More and more though, solar photovoltaic systems are also being used to produce electricity. In a country heavily reliant on coal plants, solar energy is a welcome alternative. For some time now, Turks who are off the grid or frustrated with the fluctuating current in their area, have been installing PV systems to meet their personal needs, whether it be for their home or for providing power at a roadside fruit and vegetable stand.

There is a great case to be made that solar energy is the way forward in Turkey, not just at the small-scale residential level, but a commercial level as well. In Bodrum, a sunny resort town in southern Turkey on the Aegean Sea, the Solar Score is 76. By comparison, San Francisco and Los Angeles in California have solar scores of 75 and 81 respectively. In sunny Spain, Madrid has a solar score of 61 (further south in Almeria, a major European research and development center in solar research, the solar score is 66).
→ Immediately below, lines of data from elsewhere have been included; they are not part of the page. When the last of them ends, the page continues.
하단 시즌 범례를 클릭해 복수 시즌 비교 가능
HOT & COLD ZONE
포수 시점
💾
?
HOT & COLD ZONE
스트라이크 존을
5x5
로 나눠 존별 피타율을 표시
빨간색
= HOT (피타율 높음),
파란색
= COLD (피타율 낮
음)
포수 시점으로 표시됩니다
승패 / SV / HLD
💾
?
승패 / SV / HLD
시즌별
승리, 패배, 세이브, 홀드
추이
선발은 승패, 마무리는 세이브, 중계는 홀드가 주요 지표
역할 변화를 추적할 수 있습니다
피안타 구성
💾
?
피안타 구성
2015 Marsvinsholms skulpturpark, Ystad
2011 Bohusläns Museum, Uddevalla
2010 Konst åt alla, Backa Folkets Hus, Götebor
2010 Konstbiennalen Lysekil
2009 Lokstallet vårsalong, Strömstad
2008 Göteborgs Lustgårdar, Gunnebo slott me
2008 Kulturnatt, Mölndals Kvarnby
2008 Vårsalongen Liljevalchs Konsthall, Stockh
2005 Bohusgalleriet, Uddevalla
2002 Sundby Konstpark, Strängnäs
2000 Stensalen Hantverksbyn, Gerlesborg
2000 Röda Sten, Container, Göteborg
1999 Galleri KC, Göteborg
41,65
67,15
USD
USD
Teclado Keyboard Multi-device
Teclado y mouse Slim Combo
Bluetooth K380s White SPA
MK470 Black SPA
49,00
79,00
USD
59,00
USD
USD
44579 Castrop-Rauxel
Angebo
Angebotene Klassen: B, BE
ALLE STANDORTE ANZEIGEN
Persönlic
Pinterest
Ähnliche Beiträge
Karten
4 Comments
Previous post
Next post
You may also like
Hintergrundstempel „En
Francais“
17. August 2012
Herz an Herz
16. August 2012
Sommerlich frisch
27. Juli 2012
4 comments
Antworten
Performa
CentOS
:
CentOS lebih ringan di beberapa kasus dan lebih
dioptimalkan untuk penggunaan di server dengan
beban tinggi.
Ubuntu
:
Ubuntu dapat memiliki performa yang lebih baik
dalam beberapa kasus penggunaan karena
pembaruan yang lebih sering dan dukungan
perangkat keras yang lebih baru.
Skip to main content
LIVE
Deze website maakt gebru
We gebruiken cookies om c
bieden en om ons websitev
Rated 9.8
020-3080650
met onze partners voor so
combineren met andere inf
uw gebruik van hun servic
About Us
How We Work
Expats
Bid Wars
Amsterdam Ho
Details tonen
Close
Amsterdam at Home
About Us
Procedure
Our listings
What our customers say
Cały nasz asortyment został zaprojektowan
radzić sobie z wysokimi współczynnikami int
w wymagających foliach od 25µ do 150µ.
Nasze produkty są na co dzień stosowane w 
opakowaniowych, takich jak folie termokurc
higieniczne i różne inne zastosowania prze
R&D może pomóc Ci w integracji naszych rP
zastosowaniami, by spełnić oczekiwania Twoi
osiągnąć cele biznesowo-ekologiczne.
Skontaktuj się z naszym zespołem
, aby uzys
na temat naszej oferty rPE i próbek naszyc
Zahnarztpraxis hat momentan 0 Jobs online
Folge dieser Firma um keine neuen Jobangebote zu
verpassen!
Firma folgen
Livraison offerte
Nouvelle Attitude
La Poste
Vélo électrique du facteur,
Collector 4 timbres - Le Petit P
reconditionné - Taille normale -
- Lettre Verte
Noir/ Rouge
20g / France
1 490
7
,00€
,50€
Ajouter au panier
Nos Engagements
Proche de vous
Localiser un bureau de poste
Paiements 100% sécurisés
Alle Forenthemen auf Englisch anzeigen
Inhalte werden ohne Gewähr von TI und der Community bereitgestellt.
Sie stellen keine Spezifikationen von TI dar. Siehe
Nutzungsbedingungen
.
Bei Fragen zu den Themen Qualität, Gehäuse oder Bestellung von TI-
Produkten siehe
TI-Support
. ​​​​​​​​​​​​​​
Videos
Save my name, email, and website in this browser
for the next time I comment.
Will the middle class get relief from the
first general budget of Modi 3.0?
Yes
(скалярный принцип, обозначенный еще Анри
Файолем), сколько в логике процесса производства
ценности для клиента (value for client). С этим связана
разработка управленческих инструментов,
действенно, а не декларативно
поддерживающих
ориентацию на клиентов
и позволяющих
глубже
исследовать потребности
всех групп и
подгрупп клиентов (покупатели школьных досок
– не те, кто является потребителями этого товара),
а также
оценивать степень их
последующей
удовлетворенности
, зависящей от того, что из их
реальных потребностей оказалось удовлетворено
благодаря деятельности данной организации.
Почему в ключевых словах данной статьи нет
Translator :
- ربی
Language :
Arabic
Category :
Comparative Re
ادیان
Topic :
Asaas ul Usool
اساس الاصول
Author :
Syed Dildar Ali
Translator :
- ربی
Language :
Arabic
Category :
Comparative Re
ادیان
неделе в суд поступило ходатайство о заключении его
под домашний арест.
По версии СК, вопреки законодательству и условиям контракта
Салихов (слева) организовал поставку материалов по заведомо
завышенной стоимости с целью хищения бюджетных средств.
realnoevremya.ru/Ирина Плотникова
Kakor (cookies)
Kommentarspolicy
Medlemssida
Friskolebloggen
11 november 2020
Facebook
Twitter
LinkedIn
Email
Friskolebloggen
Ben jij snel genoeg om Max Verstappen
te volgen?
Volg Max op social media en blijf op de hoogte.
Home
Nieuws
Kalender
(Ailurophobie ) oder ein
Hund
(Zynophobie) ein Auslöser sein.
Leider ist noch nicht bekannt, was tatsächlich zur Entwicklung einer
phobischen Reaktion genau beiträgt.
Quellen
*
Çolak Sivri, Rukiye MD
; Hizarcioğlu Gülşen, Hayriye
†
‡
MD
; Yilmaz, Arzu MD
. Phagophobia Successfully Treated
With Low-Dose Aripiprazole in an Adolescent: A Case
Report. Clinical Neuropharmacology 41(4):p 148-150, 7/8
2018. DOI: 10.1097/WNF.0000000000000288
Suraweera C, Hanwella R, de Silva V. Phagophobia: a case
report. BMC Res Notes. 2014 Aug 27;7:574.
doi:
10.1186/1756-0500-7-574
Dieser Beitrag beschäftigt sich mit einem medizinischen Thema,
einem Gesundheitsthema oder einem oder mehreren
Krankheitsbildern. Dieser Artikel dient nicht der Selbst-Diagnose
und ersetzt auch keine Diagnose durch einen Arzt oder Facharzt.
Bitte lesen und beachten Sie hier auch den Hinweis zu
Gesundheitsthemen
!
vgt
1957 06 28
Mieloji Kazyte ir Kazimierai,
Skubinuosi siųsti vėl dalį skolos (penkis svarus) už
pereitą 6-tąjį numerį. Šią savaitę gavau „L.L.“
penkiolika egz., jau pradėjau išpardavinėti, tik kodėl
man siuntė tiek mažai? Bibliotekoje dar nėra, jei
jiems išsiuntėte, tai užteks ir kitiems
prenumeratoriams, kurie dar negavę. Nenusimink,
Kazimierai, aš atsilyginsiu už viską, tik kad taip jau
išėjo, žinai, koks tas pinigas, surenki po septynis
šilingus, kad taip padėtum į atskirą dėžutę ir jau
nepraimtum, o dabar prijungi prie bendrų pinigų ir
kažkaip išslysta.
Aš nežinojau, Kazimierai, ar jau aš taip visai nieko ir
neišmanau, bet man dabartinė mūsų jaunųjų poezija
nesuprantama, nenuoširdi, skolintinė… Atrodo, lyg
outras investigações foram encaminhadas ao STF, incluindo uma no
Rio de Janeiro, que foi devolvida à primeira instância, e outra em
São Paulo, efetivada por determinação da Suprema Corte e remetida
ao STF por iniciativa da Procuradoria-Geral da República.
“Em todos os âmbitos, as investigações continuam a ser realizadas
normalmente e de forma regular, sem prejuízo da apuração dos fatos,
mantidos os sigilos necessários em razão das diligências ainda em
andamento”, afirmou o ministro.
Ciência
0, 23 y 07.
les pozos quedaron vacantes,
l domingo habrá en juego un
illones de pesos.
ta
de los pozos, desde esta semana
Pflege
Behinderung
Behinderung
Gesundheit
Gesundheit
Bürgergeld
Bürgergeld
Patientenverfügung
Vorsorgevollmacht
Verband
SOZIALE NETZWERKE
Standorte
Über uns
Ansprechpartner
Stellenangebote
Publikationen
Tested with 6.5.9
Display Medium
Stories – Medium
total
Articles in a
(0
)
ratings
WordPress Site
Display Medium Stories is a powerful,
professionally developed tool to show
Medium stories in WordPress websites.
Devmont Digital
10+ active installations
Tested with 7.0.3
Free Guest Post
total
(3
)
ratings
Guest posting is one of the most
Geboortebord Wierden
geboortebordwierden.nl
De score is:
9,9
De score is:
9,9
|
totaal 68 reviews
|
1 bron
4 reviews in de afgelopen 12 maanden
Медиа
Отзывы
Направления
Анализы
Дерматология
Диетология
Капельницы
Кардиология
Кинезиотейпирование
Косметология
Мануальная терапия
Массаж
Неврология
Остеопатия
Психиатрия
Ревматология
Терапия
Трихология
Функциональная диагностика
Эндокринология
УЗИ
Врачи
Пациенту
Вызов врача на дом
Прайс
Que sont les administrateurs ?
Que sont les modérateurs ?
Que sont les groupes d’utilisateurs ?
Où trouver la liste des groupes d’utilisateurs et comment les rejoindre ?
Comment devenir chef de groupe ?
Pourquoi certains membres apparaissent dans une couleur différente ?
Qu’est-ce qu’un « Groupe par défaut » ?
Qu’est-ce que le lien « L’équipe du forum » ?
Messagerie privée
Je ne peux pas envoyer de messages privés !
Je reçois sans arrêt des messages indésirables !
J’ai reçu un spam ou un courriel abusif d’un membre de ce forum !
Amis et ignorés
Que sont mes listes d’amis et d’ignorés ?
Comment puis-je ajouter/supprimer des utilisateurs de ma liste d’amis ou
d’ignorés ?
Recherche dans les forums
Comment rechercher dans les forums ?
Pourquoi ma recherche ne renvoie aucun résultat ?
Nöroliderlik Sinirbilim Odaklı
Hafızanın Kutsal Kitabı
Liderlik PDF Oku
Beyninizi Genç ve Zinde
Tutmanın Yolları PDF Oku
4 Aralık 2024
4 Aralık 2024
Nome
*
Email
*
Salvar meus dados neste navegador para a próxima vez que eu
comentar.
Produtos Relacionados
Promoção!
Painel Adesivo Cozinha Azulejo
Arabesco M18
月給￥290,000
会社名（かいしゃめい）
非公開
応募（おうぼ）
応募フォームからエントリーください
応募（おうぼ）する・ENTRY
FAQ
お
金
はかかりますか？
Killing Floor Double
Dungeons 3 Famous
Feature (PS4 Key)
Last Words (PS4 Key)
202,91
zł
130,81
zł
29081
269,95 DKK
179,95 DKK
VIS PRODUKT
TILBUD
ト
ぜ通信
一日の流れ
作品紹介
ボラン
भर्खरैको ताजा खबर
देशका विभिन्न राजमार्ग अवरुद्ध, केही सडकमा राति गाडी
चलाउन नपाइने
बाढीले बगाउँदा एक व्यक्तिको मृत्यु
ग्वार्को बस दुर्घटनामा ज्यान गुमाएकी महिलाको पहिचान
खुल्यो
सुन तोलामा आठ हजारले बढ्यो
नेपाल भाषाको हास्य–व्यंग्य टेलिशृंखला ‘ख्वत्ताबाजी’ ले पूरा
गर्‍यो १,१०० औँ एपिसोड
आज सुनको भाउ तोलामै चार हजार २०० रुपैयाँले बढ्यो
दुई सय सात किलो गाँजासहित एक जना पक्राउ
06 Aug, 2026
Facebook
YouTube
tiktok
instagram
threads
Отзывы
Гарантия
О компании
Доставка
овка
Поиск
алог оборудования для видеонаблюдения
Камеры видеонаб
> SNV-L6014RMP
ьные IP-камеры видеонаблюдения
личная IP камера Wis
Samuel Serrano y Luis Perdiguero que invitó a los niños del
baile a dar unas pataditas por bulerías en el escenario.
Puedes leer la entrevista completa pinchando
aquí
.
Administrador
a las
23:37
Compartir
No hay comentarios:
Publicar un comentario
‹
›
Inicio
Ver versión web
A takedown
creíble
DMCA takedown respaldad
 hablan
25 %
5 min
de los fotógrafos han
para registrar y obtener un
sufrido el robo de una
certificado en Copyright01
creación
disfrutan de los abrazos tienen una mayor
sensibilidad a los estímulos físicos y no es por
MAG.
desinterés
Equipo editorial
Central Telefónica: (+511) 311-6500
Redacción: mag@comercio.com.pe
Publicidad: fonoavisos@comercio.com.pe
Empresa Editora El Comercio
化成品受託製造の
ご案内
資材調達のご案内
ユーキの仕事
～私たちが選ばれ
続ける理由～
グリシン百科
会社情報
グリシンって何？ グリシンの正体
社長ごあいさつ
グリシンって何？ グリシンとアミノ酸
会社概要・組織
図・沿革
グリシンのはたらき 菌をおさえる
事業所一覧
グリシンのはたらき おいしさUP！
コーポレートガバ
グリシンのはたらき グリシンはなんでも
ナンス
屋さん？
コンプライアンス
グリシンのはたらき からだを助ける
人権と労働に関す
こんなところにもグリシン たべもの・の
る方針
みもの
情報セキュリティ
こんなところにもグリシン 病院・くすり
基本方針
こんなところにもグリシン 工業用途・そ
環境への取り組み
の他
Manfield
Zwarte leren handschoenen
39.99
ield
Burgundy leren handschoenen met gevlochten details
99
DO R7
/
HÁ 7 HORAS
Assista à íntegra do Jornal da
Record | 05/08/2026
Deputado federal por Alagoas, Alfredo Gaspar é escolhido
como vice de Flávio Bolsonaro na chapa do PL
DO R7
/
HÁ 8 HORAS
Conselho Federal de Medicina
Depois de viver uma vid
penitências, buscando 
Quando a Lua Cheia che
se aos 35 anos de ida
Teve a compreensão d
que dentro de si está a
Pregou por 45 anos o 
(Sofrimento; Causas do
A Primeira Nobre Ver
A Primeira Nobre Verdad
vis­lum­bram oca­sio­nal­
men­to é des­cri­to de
According to the Gunese Association, an association of photovoltaic producers in Turkey, investments in solar energy projects are expected to reach EUR 500 million by 2015. Already, new favorable legislation has helped to bring in license applications for 8900 megawatts of capacity and manufacturers, such as China Sunergy Company, have moved in to produce PV modules and cells locally.

Clearly, the sun is shining brightly in Turkey and the future includes solar energy, a renewable that makes sense in this part of the world.